How do you match a bespoke hat with a dress? What is the fitting and planning process like?
When you come in for an appointment, it is best to bring along sketches and swatches of your outfit or the outfit itself if possible. We would then have a chat about the occasion and I try to get an idea of what kind of hat or headpiece the client has in mind. Then we try on lots of different shapes and sizes to see what works. You must take into account what is going on with the outfit, how busy the fabric is, what the whole silhouette will look like.
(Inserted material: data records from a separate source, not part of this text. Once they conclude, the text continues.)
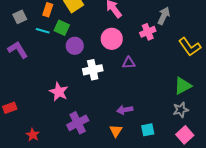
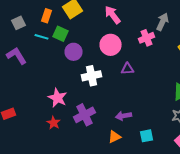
purple cross: (78, 123) -> (84, 115), moved
orange triangle: (116, 131) -> (114, 137), turned 32
red star: (33, 135) -> (54, 123), moved

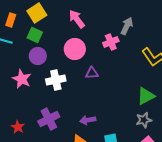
green square: (60, 34) -> (35, 35), moved
pink star: (58, 98) -> (22, 79), moved

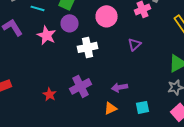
purple triangle: (92, 73) -> (134, 44), moved, turned -40
pink star: (22, 79) -> (46, 35), moved

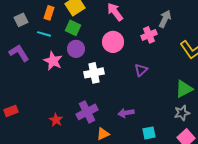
orange triangle: (110, 108) -> (103, 134), moved

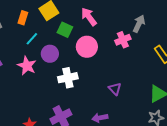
green square: (73, 28) -> (65, 30), moved
cyan line: (44, 34) -> (32, 39), moved, turned -64
purple triangle: (141, 70) -> (115, 89), moved, turned -32

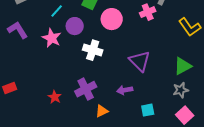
white cross: (68, 78) -> (93, 50), turned 30
purple triangle: (115, 89) -> (140, 61), size x1.6

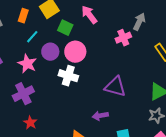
pink circle: (112, 19) -> (75, 52), moved
purple triangle: (140, 61) -> (115, 87), turned -30
purple cross: (86, 89) -> (23, 94), moved

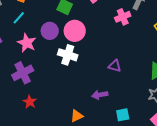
cyan line: (32, 37) -> (19, 18), moved
purple triangle: (115, 87) -> (115, 66), size x0.6

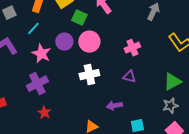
pink cross: (123, 17) -> (132, 48), moved
white cross: (68, 55) -> (89, 75), moved, turned -30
Having found a shape that works, we then discuss possible trimmings, once again very much taking into account the outfit and fabric. There are normally one or two fittings to make sure we are on the right track and that everything is working together. We normally request a 4-6 week lead time.
What is the most unique material you have ever used to create a hat?
One year I made a mirrored hat for Ascot, a fairly classic shape but covered in tiny mirror squares like a disco ball.
Who would you most like to wear one of your hats, and who of fame or notoriety has worn one of your hats?
I am always seeking good ambassadors for hats. I would love to make hats for Carla Bruni – her style is so effortlessly chic. As for an existing client, I would have to say The Queen, no one has worn more hats than she.
Hat etiquette – is it rude to keep a hat on indoors?
I suppose that depends on the hat but in general for women it is not rude – only for men.
Do certain styles of hats have a symbolic social meaning?
It may have been so in the past but not these days – the only issue is one of quality and style.
What is luxury?
In hat terms, luxury is having a hat designed for you as an individual by someone who will take the time to create what you want. It is walking out with a beautifully crafted and perfectly designed hat to compliment your personality and outfit.